> _Work task_: Within the listing below, please copy exactly the lines between the line holding "Năm phát hành" and the line holding "jedoch täglich abstimmen, denn", inclusive.
+++ Dataset records +++
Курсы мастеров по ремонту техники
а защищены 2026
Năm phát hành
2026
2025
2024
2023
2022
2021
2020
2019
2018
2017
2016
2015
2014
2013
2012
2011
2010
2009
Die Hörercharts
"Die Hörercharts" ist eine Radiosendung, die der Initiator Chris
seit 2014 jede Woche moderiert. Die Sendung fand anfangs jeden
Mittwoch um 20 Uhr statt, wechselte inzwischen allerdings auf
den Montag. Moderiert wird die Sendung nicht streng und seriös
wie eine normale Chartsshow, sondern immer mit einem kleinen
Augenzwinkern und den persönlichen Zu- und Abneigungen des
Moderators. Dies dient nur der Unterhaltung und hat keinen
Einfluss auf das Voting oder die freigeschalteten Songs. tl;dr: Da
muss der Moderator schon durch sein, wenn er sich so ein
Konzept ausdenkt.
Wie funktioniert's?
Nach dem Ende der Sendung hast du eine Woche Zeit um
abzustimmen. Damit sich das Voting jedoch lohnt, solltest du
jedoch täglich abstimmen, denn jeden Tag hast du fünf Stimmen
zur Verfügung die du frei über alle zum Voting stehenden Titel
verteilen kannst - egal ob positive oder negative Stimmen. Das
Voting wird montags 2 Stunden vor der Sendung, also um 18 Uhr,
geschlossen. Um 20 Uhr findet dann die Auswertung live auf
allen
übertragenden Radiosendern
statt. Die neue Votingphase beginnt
+++
+++ Dataset records +++
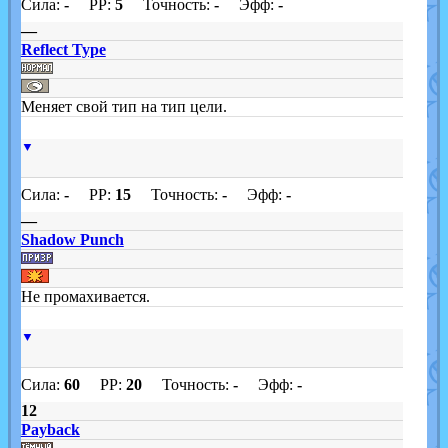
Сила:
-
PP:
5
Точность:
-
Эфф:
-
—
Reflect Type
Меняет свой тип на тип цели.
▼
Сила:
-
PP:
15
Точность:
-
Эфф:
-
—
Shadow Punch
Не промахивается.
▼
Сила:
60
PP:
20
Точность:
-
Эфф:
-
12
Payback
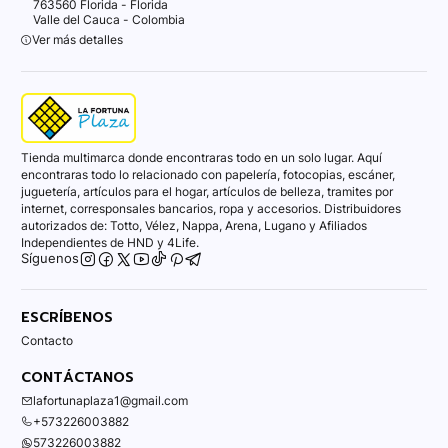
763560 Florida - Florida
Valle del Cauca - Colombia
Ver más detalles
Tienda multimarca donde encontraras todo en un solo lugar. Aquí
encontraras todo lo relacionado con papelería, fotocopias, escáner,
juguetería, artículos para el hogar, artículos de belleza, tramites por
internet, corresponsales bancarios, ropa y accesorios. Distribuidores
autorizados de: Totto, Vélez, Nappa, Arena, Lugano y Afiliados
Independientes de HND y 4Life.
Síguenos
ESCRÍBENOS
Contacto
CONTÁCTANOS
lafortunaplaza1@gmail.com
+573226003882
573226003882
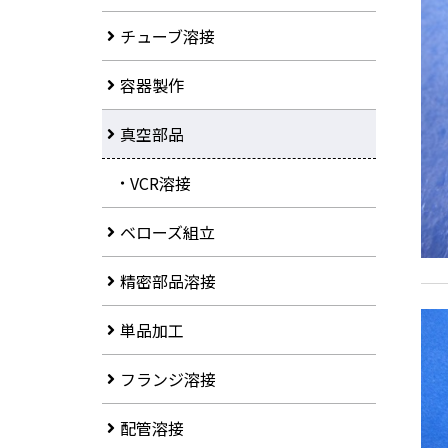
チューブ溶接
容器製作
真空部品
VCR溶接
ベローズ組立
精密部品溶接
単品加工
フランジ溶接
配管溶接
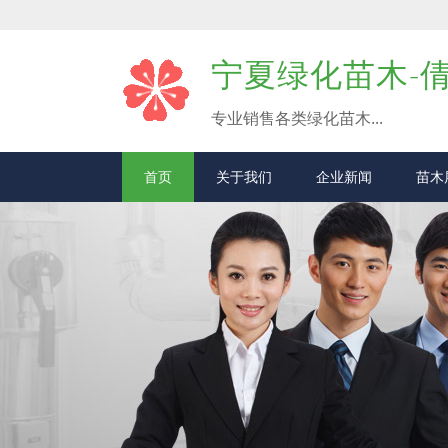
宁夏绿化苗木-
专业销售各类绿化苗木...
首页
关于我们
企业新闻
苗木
+++
+++ Dataset records +++
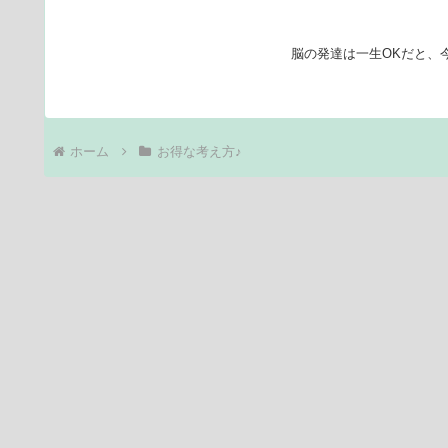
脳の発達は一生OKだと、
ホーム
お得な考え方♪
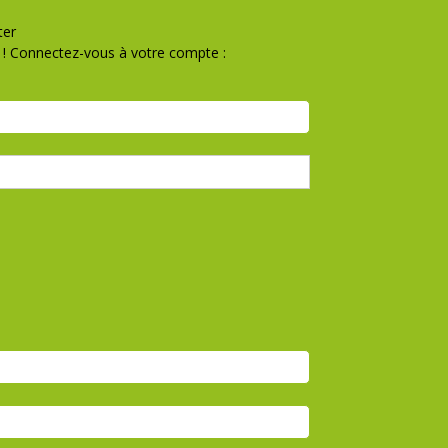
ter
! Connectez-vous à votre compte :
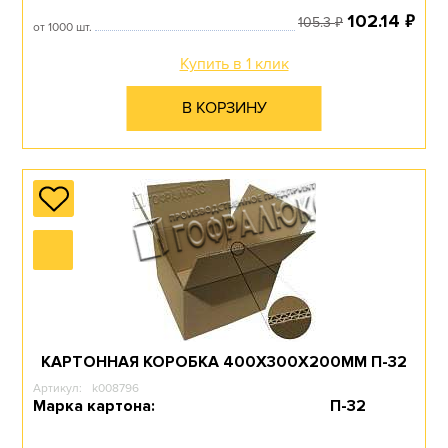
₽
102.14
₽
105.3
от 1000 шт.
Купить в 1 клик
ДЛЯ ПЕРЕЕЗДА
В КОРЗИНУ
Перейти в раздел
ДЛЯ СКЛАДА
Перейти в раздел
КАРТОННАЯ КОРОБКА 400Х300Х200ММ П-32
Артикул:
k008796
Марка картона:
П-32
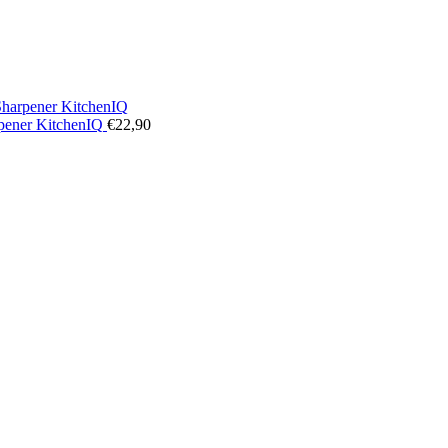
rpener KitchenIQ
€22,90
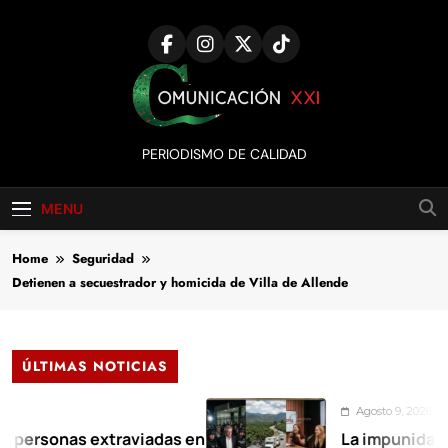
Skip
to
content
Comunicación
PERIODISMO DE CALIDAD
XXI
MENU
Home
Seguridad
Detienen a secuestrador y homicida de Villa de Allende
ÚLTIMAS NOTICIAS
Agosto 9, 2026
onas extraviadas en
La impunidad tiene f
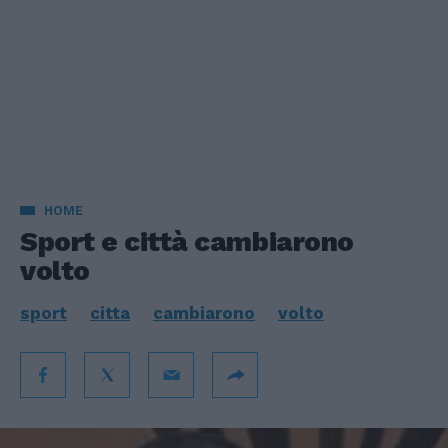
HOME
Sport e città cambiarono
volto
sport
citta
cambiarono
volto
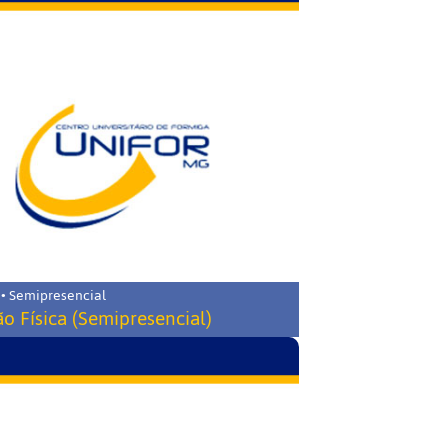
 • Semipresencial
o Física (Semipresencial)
+++
> _Expected answer_:
Năm phát hành
2026
2025
2024
2023
2022
2021
2020
2019
2018
2017
2016
2015
2014
2013
2012
2011
2010
2009
Die Hörercharts
"Die Hörercharts" ist eine Radiosendung, die der Initiator Chris
seit 2014 jede Woche moderiert. Die Sendung fand anfangs jeden
Mittwoch um 20 Uhr statt, wechselte inzwischen allerdings auf
den Montag. Moderiert wird die Sendung nicht streng und seriös
wie eine normale Chartsshow, sondern immer mit einem kleinen
Augenzwinkern und den persönlichen Zu- und Abneigungen des
Moderators. Dies dient nur der Unterhaltung und hat keinen
Einfluss auf das Voting oder die freigeschalteten Songs. tl;dr: Da
muss der Moderator schon durch sein, wenn er sich so ein
Konzept ausdenkt.
Wie funktioniert's?
Nach dem Ende der Sendung hast du eine Woche Zeit um
abzustimmen. Damit sich das Voting jedoch lohnt, solltest du
jedoch täglich abstimmen, denn jeden Tag hast du fünf Stimmen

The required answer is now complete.